Google DeepMind's Perch 2.0, an AI model trained on millions of bird and land-animal recordings, can classify whale vocalisations with competitive accuracy — a finding that interested the researchers who tested it.
The result, presented at the NeurIPS conference workshop on AI for Non-Human Animal Communication last December, builds on nearly a decade of whale bioacoustics research at Google DeepMind and Google Research. Previous work from the team includes algorithms to detect humpback whale calls and a multispecies model capable of identifying eight distinct whale species. Perch 2.0 was never designed for ocean acoustics, yet when researchers tested it on marine datasets, it outperformed or matched dedicated whale models.
From Birdsong to Biotwangs: How Transfer Learning Bridges Two Worlds
The mechanism behind this cross-domain success is transfer learning — a technique where knowledge acquired during one task carries over to a different but related one. Rather than building an entirely new model for whale sounds, the team fine-tuned Perch 2.0 by training a simple logistic regression classifier on top of the model's existing feature representations.
The researchers converted 5-second windows of audio from three marine datasets into spectrograms — visual maps of sound intensity across frequencies over time. Perch 2.0 processed these images and produced embeddings, compact feature sets that capture the most acoustically meaningful attributes of each sound clip.
"We're always making new discoveries about call types. We're always learning new things about underwater sounds. There are so many mysterious ocean noises that you can't just have one fixed model." — Lauren Harrell, Google Research
Critically, the classifier performed well even when trained on as few as 4 embeddings per dataset, with performance improving as that number rose to 32. This low data requirement matters in marine biology, where labelled recordings of specific whale calls are often scarce and expensive to obtain.
Why Bird Models Understand Whale Calls
Lauren Harrell, a data scientist at Google Research, and her colleagues offer three explanations for why a model trained on avian sounds transfers effectively to cetacean acoustics.
First, birds and marine mammals may have evolved similar physical mechanisms of vocal production — an evolutionary parallel that produces structurally comparable sounds despite vastly different environments. Second, large models trained on diverse, high-volume datasets tend to generalise well even to out-of-domain tasks, a pattern well-documented in other areas of machine learning. Third, classifying bird calls is genuinely difficult: thousands of species produce overlapping, fine-grained acoustic signals, and learning to distinguish them may train the model to detect subtle features that prove equally useful underwater.
"The whistles of killer whale populations are in the same kind of spectrogram range as many of the bird vocalisations," Harrell explains. The model also handles low-frequency calls from birds, amphibians, and mammals — making it sensitive to the kind of acoustic dynamics that appear in underwater recordings.
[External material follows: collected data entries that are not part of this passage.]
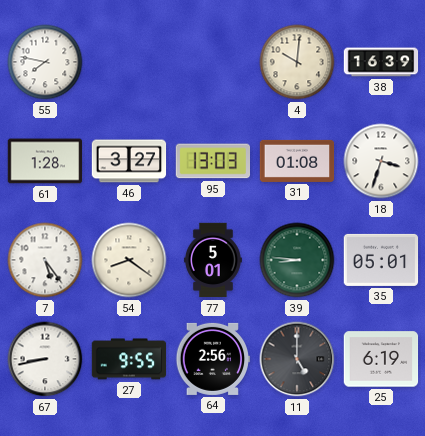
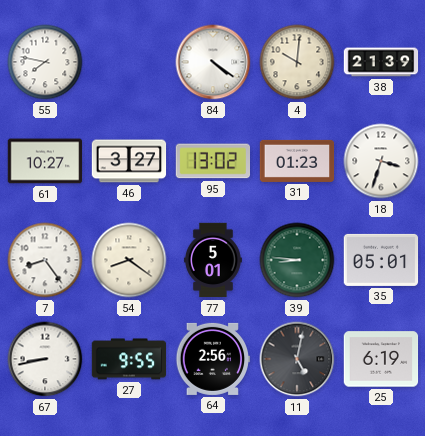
84: none -> 4:21
38: 16:39 -> 21:39
61: 1:28 -> 10:27
95: 13:03 -> 13:02
31: 01:08 -> 01:23
7: 5:24 -> 8:24
11: 5:00 -> 5:02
Competitive Performance Against Specialist Models
When benchmarked against comparable bird bioacoustics models, the existing multispecies whale model, and models trained on coral reef sounds, Perch 2.0 ranked either first or second across the marine datasets tested. The bird bioacoustics models also performed strongly, reinforcing the transfer learning hypothesis rather than attributing the result to Perch 2.0's scale alone.
It is worth noting that these benchmark results were reported by the researchers themselves in a workshop paper, not yet through independent peer review. The datasets used — three marine audio collections containing whale sounds and other aquatic noises — have not been publicly detailed in full, and external validation of the findings has not yet been published.
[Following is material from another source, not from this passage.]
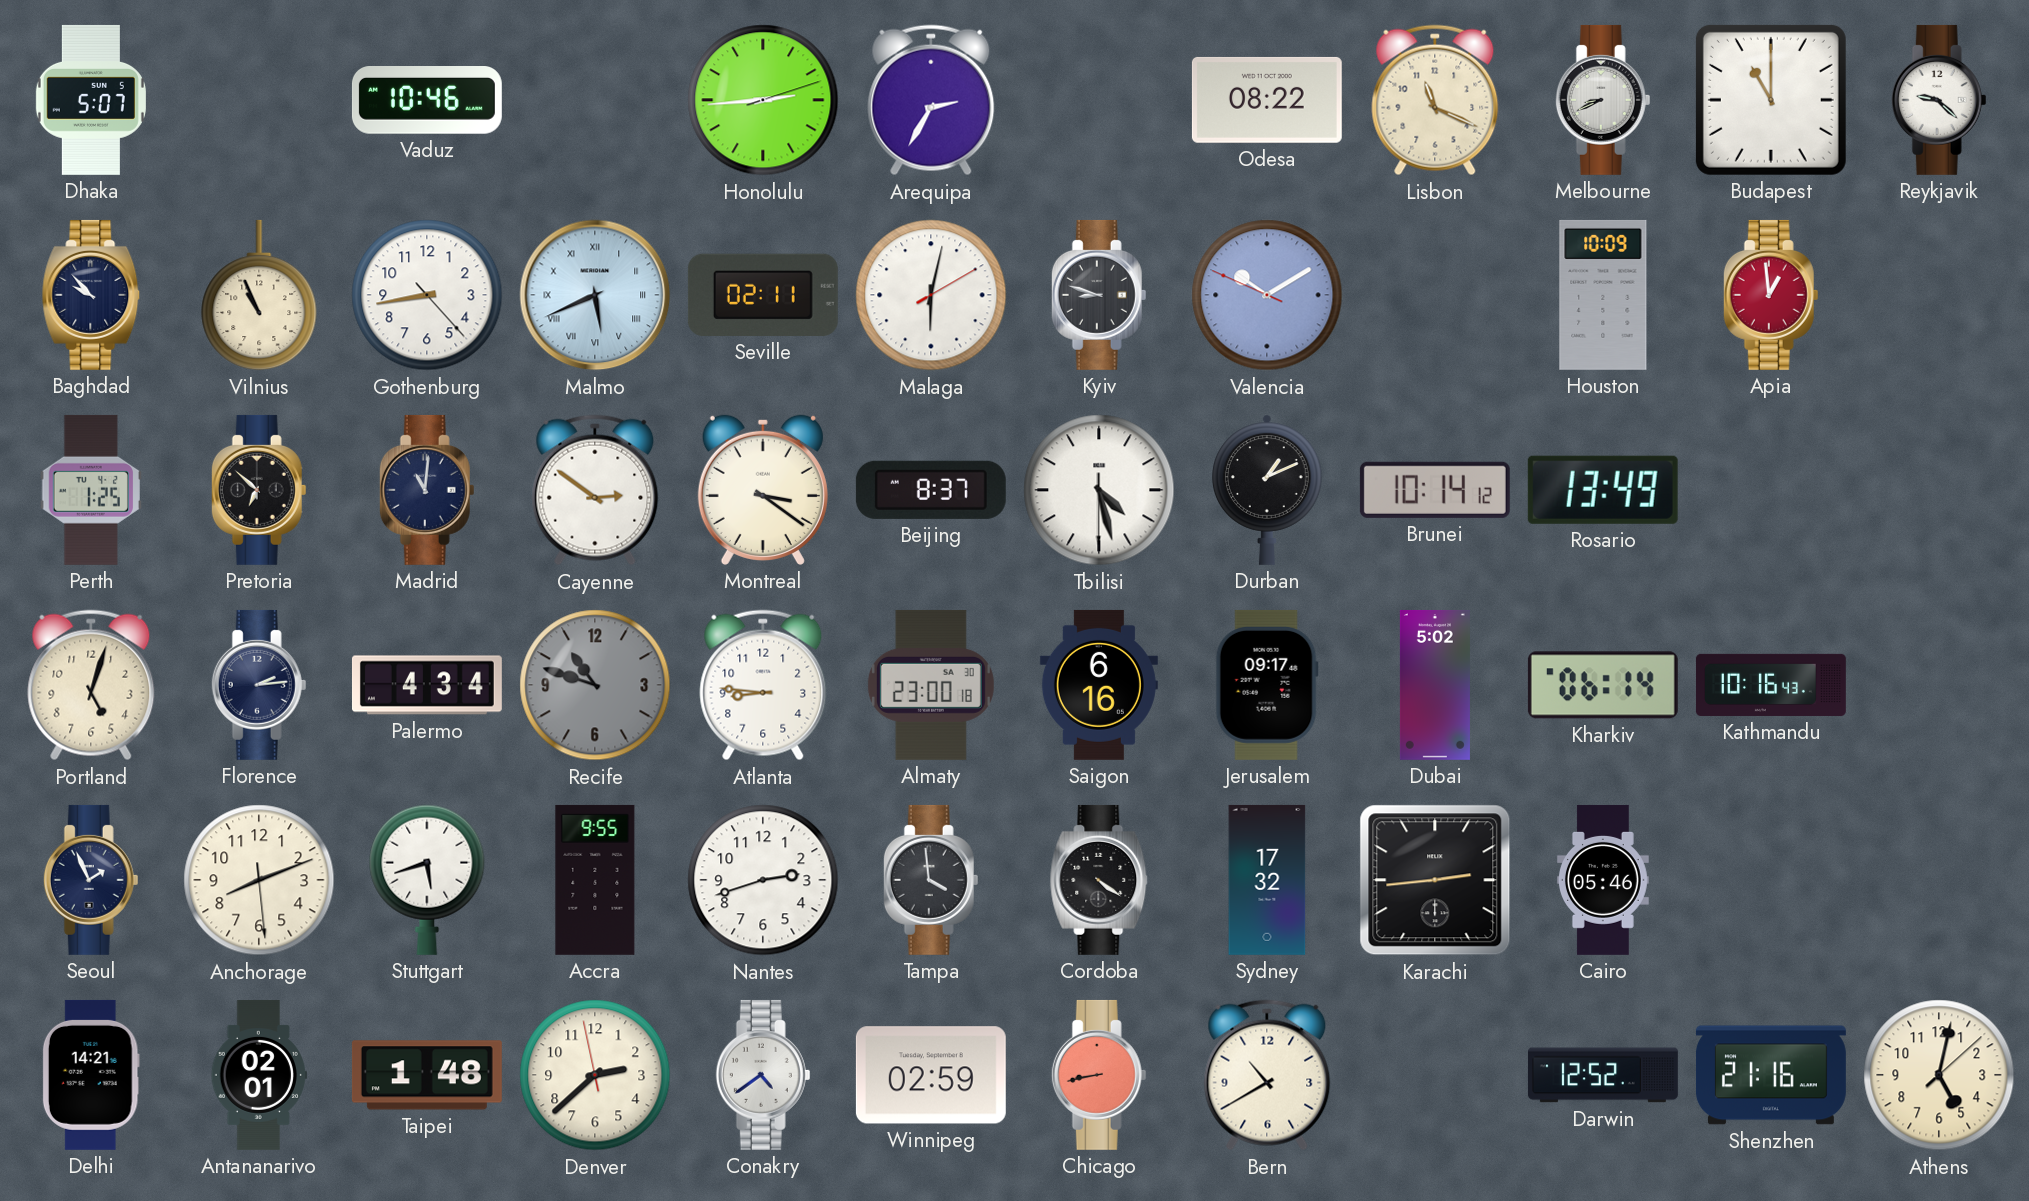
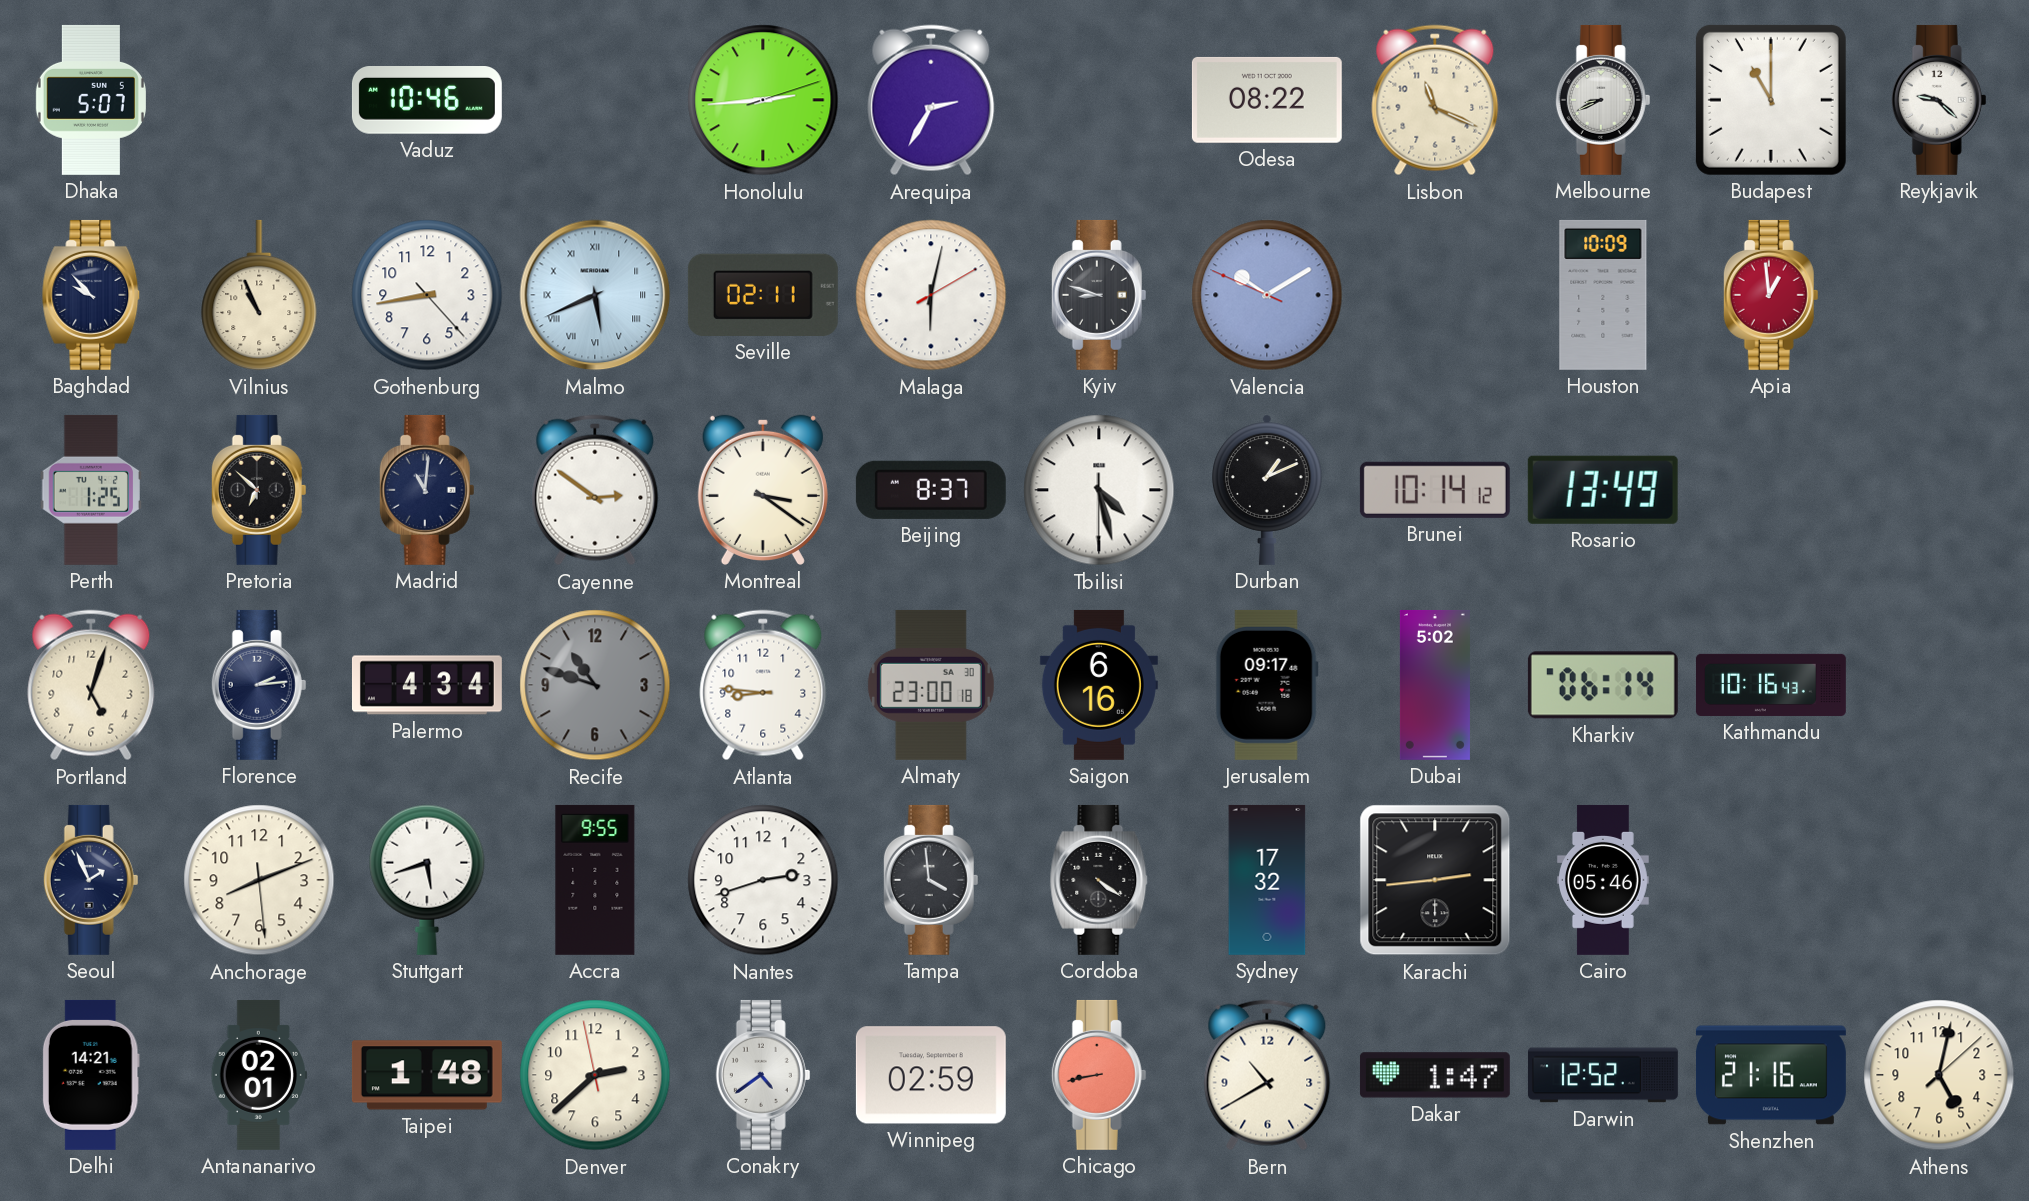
Dakar: none -> 1:47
The practical implication, according to the team, is significant. Building and training a dedicated marine foundation model requires substantial computational resources and large volumes of labelled data. If an existing terrestrial model can perform comparably with minimal fine-tuning, researchers working on marine conservation gain a faster, cheaper route to deploying acoustic monitoring tools.
What This Means
For conservation scientists monitoring whale populations through passive acoustic recording, Perch 2.0 offers a ready-made, computationally efficient starting point — one that could accelerate species identification and call discovery without the cost of building marine-specific AI infrastructure from the ground up.